The figure floats closer as I smile and cry and laugh without sound. Maybe this thing, this person, was sent to take me back to my perfect expanse, or to whatever came before. I reach toward it, wanting to touch the cloth of its cloak, wanting to feel something, but I am still without arms, without body, despite the feel of the tear on my cheek, the taste of it on my tongue.

The black apparition comes closer. I search beneath its hood, my new found vision blurred by welcome tears, but see nothing. My blessed eyes find the fingertips instead, the color, and I recognize what I see. On each fingernail is painted a tiny picture of my paradise—emerald grass on one, cobalt sky on another, flowers of many colors on the rest, their petals stirred by an unfelt breeze. More tears flow, some in sadness, some happiness, the rest relief and fear.

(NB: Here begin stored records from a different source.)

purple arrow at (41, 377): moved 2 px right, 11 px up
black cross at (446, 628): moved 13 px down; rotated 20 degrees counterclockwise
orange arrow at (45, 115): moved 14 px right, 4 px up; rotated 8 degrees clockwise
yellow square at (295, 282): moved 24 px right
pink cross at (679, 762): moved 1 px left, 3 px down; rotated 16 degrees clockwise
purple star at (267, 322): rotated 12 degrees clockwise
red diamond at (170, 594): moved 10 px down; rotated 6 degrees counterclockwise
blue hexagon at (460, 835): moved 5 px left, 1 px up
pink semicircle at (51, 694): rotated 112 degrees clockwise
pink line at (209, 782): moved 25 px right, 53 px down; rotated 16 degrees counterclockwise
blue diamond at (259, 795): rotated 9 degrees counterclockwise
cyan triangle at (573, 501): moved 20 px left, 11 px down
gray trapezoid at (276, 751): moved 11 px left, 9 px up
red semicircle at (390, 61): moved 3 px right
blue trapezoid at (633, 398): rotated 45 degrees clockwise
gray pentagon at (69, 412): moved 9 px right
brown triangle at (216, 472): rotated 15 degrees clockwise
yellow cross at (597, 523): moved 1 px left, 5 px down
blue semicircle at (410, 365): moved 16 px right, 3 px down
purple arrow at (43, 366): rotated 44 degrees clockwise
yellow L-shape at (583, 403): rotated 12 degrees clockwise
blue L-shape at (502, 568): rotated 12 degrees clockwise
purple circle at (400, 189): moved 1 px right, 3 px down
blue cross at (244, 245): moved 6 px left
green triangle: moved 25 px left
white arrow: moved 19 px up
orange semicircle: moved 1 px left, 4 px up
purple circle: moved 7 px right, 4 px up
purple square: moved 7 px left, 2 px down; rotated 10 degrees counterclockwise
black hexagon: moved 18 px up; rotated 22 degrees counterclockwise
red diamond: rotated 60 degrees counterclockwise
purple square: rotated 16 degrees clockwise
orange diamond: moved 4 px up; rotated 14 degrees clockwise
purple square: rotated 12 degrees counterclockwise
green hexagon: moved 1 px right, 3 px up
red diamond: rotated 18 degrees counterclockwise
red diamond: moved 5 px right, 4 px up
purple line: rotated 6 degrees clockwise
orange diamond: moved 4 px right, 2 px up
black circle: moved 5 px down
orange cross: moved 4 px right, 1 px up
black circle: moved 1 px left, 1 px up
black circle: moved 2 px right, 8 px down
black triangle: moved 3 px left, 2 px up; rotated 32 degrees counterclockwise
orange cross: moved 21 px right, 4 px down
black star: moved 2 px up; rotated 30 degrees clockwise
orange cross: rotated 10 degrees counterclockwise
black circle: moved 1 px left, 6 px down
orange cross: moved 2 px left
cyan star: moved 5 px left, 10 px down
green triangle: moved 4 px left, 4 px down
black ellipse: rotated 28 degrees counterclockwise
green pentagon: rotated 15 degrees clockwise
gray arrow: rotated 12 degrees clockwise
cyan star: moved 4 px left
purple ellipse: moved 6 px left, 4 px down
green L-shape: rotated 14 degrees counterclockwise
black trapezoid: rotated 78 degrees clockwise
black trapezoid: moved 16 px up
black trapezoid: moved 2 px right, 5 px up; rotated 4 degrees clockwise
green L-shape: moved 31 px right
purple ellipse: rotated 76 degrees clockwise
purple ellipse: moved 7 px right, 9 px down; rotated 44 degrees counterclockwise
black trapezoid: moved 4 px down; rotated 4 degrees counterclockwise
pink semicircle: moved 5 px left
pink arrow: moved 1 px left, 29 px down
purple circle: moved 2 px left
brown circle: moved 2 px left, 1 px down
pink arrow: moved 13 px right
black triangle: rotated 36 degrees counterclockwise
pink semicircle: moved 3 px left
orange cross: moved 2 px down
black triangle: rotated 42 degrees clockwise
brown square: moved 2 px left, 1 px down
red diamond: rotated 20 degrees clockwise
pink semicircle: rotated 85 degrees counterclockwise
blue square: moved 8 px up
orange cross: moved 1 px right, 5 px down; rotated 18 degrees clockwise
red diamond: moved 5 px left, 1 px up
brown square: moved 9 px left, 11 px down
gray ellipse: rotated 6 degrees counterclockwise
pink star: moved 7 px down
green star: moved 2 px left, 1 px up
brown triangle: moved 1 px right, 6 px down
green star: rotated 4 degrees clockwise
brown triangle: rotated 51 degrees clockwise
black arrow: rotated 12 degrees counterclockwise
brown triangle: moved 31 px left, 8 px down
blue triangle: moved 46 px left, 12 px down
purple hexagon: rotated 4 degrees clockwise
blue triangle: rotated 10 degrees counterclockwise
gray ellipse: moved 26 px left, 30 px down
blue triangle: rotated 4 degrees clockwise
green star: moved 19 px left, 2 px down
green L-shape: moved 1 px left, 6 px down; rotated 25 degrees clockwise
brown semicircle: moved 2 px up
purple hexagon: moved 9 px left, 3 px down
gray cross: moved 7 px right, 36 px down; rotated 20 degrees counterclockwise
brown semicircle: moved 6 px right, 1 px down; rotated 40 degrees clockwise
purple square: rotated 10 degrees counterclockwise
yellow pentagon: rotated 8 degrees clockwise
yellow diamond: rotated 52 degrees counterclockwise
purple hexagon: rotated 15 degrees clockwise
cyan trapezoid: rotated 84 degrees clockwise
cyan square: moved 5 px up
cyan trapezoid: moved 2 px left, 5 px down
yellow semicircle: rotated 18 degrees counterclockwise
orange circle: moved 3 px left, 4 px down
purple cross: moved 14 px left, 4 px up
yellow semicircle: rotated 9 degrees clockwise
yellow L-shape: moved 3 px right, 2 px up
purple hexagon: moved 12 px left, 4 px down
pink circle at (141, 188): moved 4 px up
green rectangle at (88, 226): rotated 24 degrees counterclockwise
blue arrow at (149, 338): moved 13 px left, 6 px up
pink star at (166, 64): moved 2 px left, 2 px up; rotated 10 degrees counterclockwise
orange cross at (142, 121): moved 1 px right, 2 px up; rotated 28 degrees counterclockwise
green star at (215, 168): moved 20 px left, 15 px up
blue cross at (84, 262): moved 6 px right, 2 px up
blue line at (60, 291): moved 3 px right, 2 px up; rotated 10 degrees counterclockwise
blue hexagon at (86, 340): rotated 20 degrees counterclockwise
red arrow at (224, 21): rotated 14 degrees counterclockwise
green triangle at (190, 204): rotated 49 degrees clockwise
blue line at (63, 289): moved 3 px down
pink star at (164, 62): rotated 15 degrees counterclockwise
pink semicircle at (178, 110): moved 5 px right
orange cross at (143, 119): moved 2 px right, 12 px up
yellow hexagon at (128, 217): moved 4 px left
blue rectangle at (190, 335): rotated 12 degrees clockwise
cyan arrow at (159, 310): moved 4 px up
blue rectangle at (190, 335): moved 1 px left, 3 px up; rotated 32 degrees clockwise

I still don’t know where or who I am, or what’s happened to me, but I’m no longer alone.

The painted fingertips touch where my shoulder would be. I feel it. The figure makes a sound.

Shhhhh.”

It’s not the sibilance of a snake, but the sound a parent might make to calm a child. It works. I sigh a chest-full of air—I breathe—and finally feel alive. I can see, feel. It still may be a dream, but I’m glad to know I’m not blind, that I don’t feel dead, at least.

Shhhhh.”

The final piece falls into place and I find a voice. The voice of a woman.

Who am I?”

The figure grasps my almost-shoulder in a gesture of comfort, its grip cold. A shred of apprehension shivers through my core, but disperses quickly like mist before the wind, replaced again by hope.

Who am I?” I ask again. “Where are we?”

The figure tightens its grip on my shoulder but doesn’t respond. I smile and cry anew.